Coster had been born in Holland and followed his older brother to New York around the Revolution. They became successful merchants of "Holland goods" before the brother's death in 1821. John became President of the Merchant's Bank in 1826, and was a director of the Manhattan Bank and the Phoenix and Globe Insurance Companies. He married Catharine Lorillard, linking him with one of the city's wealthiest families.
In 1830, Coster's mansion was the only holdout on the block John Jacob Astor wanted for his luxurious new Astor House hotel; Astor was forced to pay $60,000 for the plot. Coster commissioned a lavish new mansion from A.J. Davis and Ithlet Town at 539-540 Broadway, between Spring and Prince. Described by diarist Philip Hone as "a noble granite house, furnished in the most elegant style", it was probably for this grand new house that this tureen was commissioned.

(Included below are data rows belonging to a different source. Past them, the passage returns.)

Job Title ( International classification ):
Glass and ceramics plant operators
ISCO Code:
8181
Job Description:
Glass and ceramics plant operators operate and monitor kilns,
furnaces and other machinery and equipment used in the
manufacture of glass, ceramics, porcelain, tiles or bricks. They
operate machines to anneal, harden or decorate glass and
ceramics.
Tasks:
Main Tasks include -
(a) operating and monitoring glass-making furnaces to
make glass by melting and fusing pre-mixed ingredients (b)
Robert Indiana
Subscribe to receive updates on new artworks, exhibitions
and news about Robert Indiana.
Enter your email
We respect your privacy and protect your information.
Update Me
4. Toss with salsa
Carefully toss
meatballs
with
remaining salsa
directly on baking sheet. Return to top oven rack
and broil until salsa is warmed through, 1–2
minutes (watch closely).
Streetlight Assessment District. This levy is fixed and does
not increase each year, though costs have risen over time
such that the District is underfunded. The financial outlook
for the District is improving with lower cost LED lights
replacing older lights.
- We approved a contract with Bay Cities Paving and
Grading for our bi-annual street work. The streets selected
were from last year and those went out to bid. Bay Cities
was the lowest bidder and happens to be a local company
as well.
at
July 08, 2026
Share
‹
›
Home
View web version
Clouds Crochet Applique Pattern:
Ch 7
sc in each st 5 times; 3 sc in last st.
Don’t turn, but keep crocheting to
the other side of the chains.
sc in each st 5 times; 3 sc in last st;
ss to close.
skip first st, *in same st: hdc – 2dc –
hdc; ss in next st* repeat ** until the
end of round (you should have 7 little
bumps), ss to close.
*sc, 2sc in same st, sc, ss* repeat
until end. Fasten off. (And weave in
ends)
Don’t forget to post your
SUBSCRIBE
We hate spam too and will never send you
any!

The new house was abandoned to the commercialization of Broadway shortly after Coster's death in 1846, becoming a theater, but the tureen descended in the family - the Costers had nine children - until its sale in 1992.
(Much information drawn from "The Lost Coster Mansion" on 'Daytonian in Manhattan' blog, November 21, 2016).

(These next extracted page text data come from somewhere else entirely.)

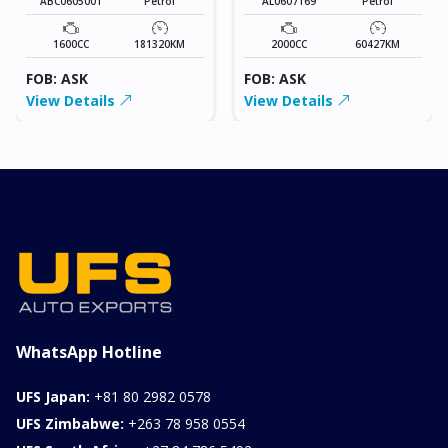
ABC0605001
Petrol
AL0607169
Petrol
1600CC
181320KM
2000CC
60427KM
FOB: ASK
FOB: ASK
View Details
View Details
WhatsApp Hotline
UFS Japan:
+81 80 2982 0578
UFS Zimbabwe:
+263 78 958 0554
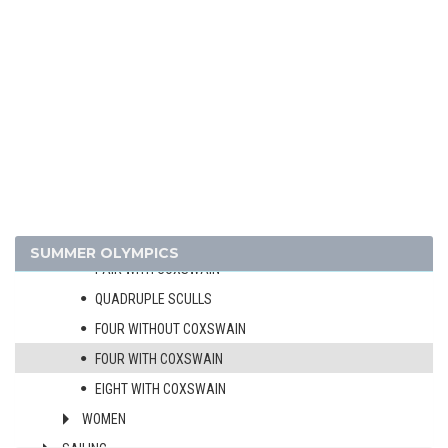
HANDBALL
JUDO
MODERN PENTATHLON
ROWING
MEN
SINGLE SCULLS
DOUBLE SCULLS
PAIR WITHOUT COXSWAIN
SUMMER OLYMPICS
PAIR WITH COXSWAIN
QUADRUPLE SCULLS
FOUR WITHOUT COXSWAIN
FOUR WITH COXSWAIN
EIGHT WITH COXSWAIN
WOMEN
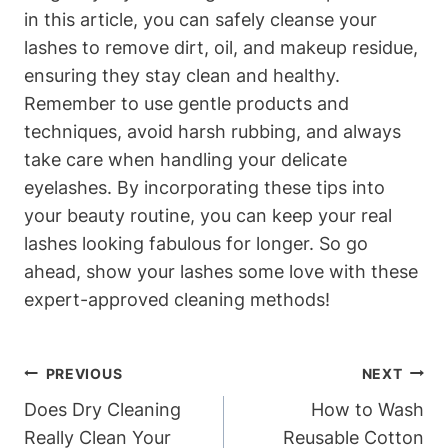
in this article, you can safely cleanse your
lashes to remove dirt, oil, and makeup residue,
ensuring they stay clean and healthy.
Remember to use gentle products and
techniques, avoid harsh rubbing, and always
take care when handling your delicate
eyelashes. By incorporating these tips into
your beauty routine, you can keep your real
lashes looking fabulous for longer. So go
ahead, show your lashes some love with these
expert-approved cleaning methods!
Post
PREVIOUS
NEXT
Navigation
Does Dry Cleaning
How to Wash
Really Clean Your
Reusable Cotton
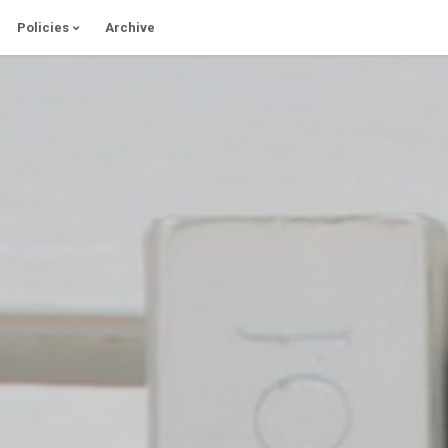
Policies
Archive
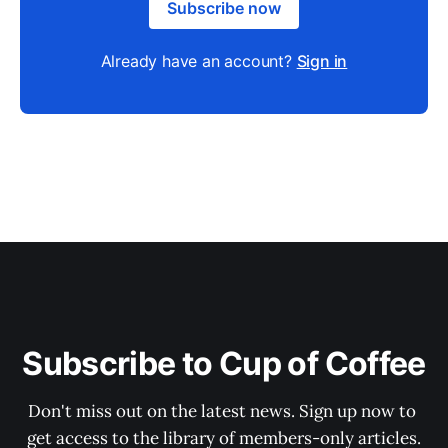
Subscribe now
Already have an account?
Sign in
Subscribe to Cup of Coffee
Don't miss out on the latest news. Sign up now to 
get access to the library of members-only articles.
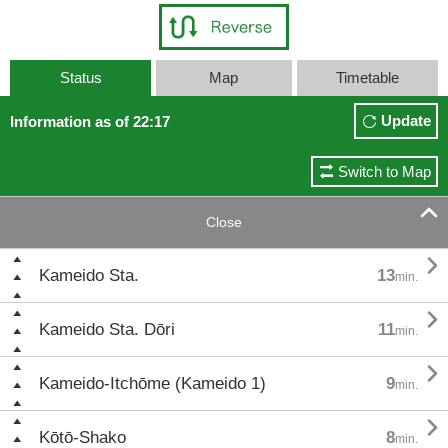
Status
Map
Timetable
Update
Information as of 22:17
Switch to Map

Close

Kameido Sta.
13
min.

Kameido Sta. Dōri
11
min.

Kameido-Itchōme (Kameido 1)
9
min.

Kōtō-Shako
8
min.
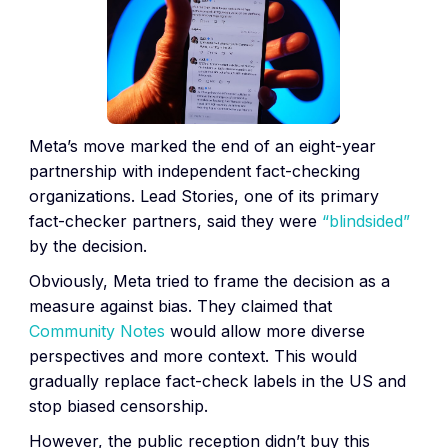
Meta’s move marked the end of an eight-year
partnership with independent fact-checking
organizations. Lead Stories, one of its primary
fact-checker partners, said they were
“blindsided”
by the decision.
Obviously, Meta tried to frame the decision as a
measure against bias. They claimed that
Community Notes
would allow more diverse
perspectives and more context. This would
gradually replace fact-check labels in the US and
stop biased censorship.
However, the public reception didn’t buy this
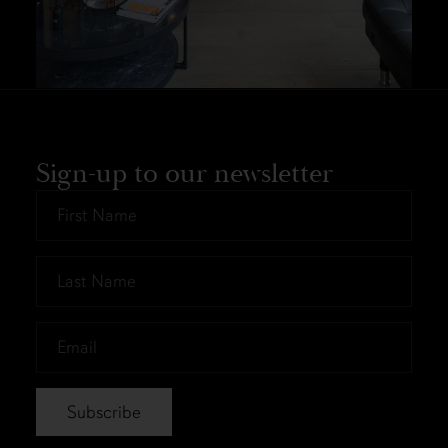
Sign-up to our newsletter
First
Name
*
Last
Name
*
Email
*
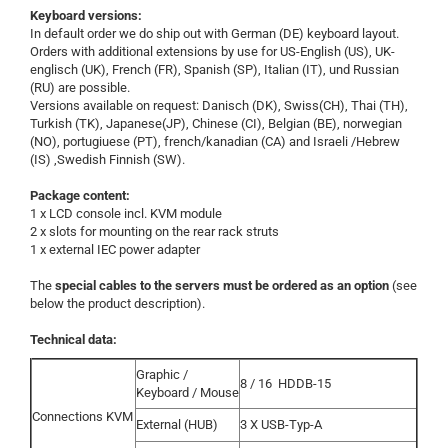
Keyboard versions:
In default order we do ship out with German (DE) keyboard layout.
Orders with additional extensions by use for US-English (US), UK-
englisch (UK), French (FR), Spanish (SP), Italian (IT), und Russian
(RU) are possible.
Versions available on request: Danisch (DK), Swiss(CH), Thai (TH),
Turkish (TK), Japanese(JP), Chinese (CI), Belgian (BE), norwegian
(NO), portugiuese (PT), french/kanadian (CA) and Israeli /Hebrew
(IS) ,Swedish Finnish (SW).
Package content:
1 x LCD console incl. KVM module
2 x slots for mounting on the rear rack struts
1 x external IEC power adapter
The
special cables to the servers must be ordered as an option
(see
below the product description).
Technical data:
Graphic /
8 / 16
HDDB-15
Keyboard / Mouse
Connections KVM
External (HUB)
3 X USB-Typ-A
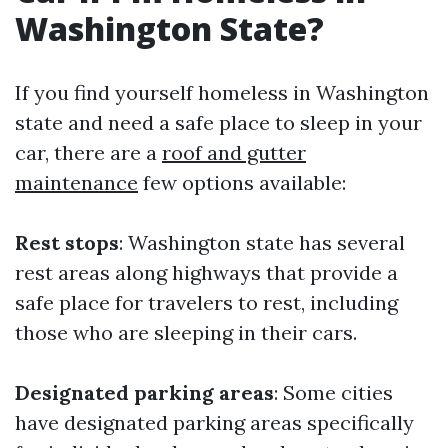
Washington State?
If you find yourself homeless in Washington
state and need a safe place to sleep in your
car, there are a
roof and gutter
maintenance
few options available:
Rest stops
: Washington state has several
rest areas along highways that provide a
safe place for travelers to rest, including
those who are sleeping in their cars.
Designated parking areas
: Some cities
have designated parking areas specifically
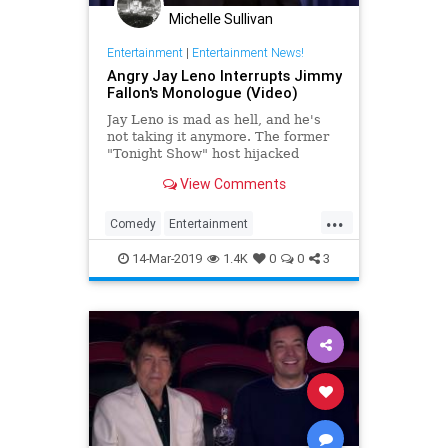
Michelle Sullivan
Entertainment
|
Entertainment News!
Angry Jay Leno Interrupts Jimmy
Fallon's Monologue (Video)
Jay Leno is mad as hell, and he's
not taking it anymore. The former
"Tonight Show" host hijacked
Jimmy Fallon's monologue to get a
View Comments
few things off his chest
...
Comedy
Entertainment
EntertainmentNews
JayLeno
14-Mar-2019
1.4K
0
0
3
JimmyFallon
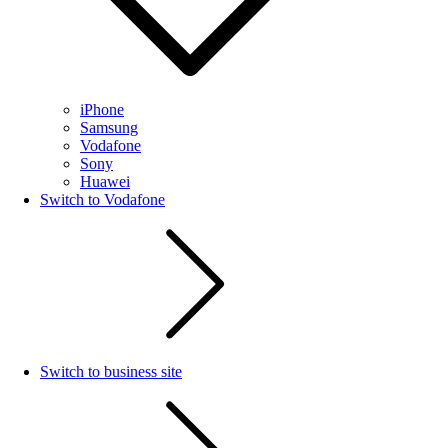
iPhone
Samsung
Vodafone
Sony
Huawei
Switch to Vodafone
Switch to business site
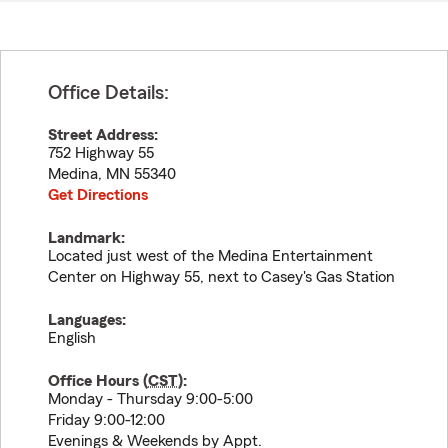
Office Details:
Street Address:
752 Highway 55
Medina
,
MN
55340
Get Directions
Landmark:
Located just west of the Medina Entertainment
Center on Highway 55, next to Casey's Gas Station
Languages:
English
Office Hours (
CST
):
Monday - Thursday 9:00-5:00
Friday 9:00-12:00
Evenings & Weekends by Appt.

Baldwin Gardiner (1791-1869) was the younger brother of silversmith Sidney Gardiner, of the firm Fletcher and Gardiner. Baldwin worked for this partnership in their new Philadelphia retail shop until 1815 when he established his own fancy hardware store. He partnered with his brother-in-law Lewis Veron from 1817 to 1826, then moved to New York to open a household furnishings warehouse. Located at 149 Broadway, this carried imported and more substantial goods than the Philadelphia shop. In addition to home furnishings, Baldwin retailed special-order silver wares, the orders often filled by Fletcher and Gardiner. Baldwin Gardiner's career as a silver manufacturer and retailer ended in 1848 when he moved again, to California.

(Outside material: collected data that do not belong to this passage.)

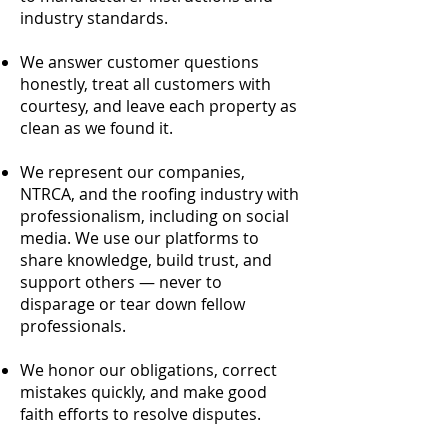
industry standards.
We answer customer questions
honestly, treat all customers with
courtesy, and leave each property as
clean as we found it.
We represent our companies,
NTRCA, and the roofing industry with
professionalism, including on social
media. We use our platforms to
share knowledge, build trust, and
support others — never to
disparage or tear down fellow
professionals.
We honor our obligations, correct
mistakes quickly, and make good
faith efforts to resolve disputes.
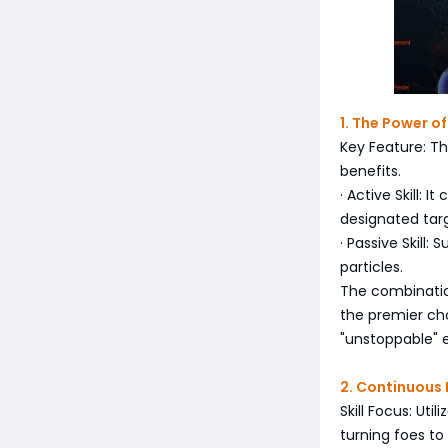
1. The Power o
Key Feature: Th
benefits.
· Active Skill:
designated tar
· Passive Skill
particles.
The combinatio
the premier ch
"unstoppable" e
2. Continuous
Skill Focus: Ut
turning foes to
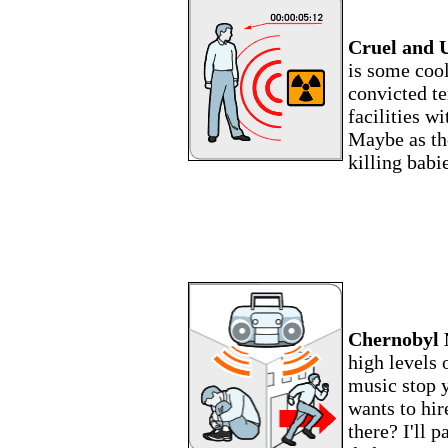
Cruel and 
is some cool
convicted te
facilities w
Maybe as the
killing babi
Chernobyl 
high levels 
music stop y
wants to hir
there? I'll p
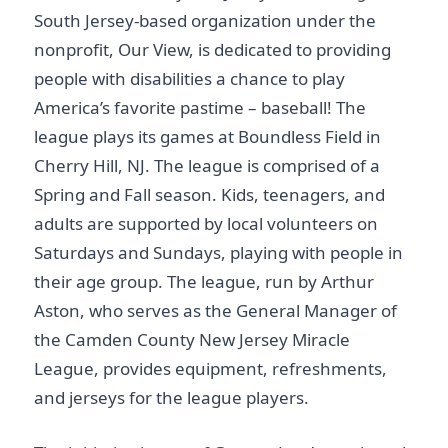
South Jersey-based organization under the
nonprofit, Our View, is dedicated to providing
people with disabilities a chance to play
America’s favorite pastime – baseball! The
league plays its games at Boundless Field in
Cherry Hill, NJ. The league is comprised of a
Spring and Fall season. Kids, teenagers, and
adults are supported by local volunteers on
Saturdays and Sundays, playing with people in
their age group. The league, run by Arthur
Aston, who serves as the General Manager of
the Camden County New Jersey Miracle
League, provides equipment, refreshments,
and jerseys for the league players.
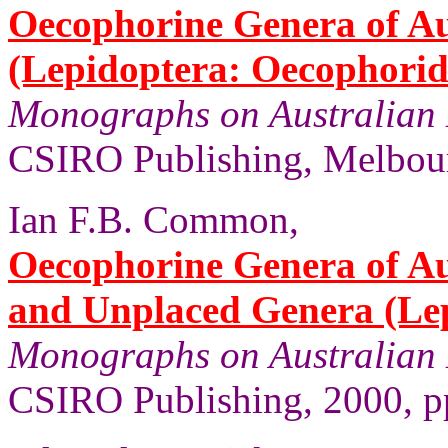
Oecophorine Genera of Au
(Lepidoptera: Oecophorid
Monographs on Australian 
CSIRO Publishing, Melbour
Ian F.B. Common,
Oecophorine Genera of Au
and Unplaced Genera (Le
Monographs on Australian 
CSIRO Publishing, 2000, pp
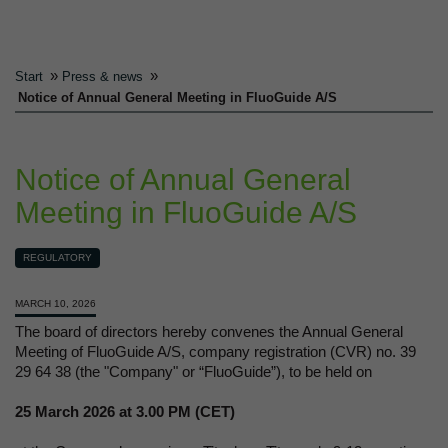
»
»
Start
Press & news
Notice of Annual General Meeting in FluoGuide A/S
Notice of Annual General
Meeting in FluoGuide A/S
REGULATORY
MARCH 10, 2026
The board of directors hereby convenes the Annual General
Meeting of FluoGuide A/S, company registration (CVR) no. 39
29 64 38 (the "Company" or “FluoGuide”), to be held on
25 March 2026 at 3.00 PM (CET)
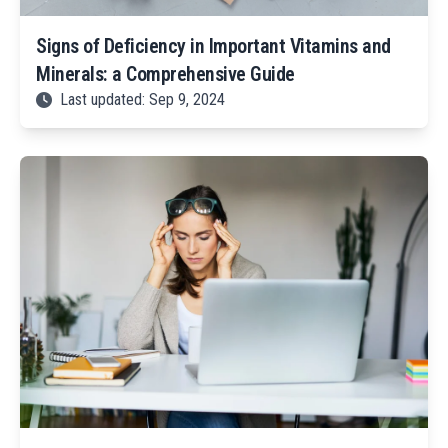
Signs of Deficiency in Important Vitamins and
Minerals: a Comprehensive Guide
Last updated: Sep 9, 2024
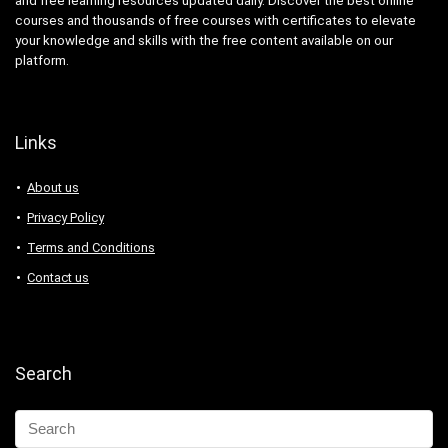
and free learning resources updated daily. Discover the best online
courses and thousands of free courses with certificates to elevate
your knowledge and skills with the free content available on our
platform.
Links
About us
Privacy Policy
Terms and Conditions
Contact us
Search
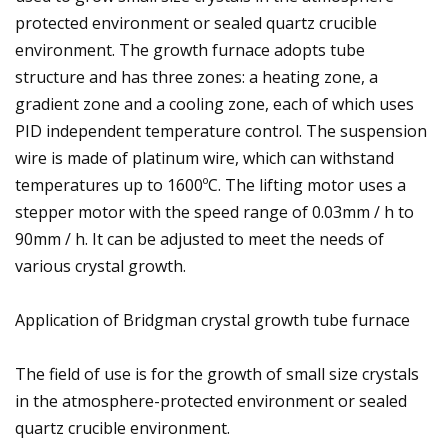
protected environment or sealed quartz crucible
environment. The growth furnace adopts tube
structure and has three zones: a heating zone, a
gradient zone and a cooling zone, each of which uses
PID independent temperature control. The suspension
wire is made of platinum wire, which can withstand
temperatures up to 1600ºC. The lifting motor uses a
stepper motor with the speed range of 0.03mm / h to
90mm / h. It can be adjusted to meet the needs of
various crystal growth.
Application of Bridgman crystal growth tube furnace
The field of use is for the growth of small size crystals
in the atmosphere-protected environment or sealed
quartz crucible environment.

This tureen shows the ambition of wealthy Americans to live as well as their English counterparts. The overall design is very similar to an example by the Royal Goldsmiths Rundell, Bridge, and Rundell, with lobed body and acanthus band, and the whole raised on a plateau (see Clayton, Michael. Christie's Pictoral History of English and American Silver, 1985, p. 252 No. 2, incorrectly dated 1810).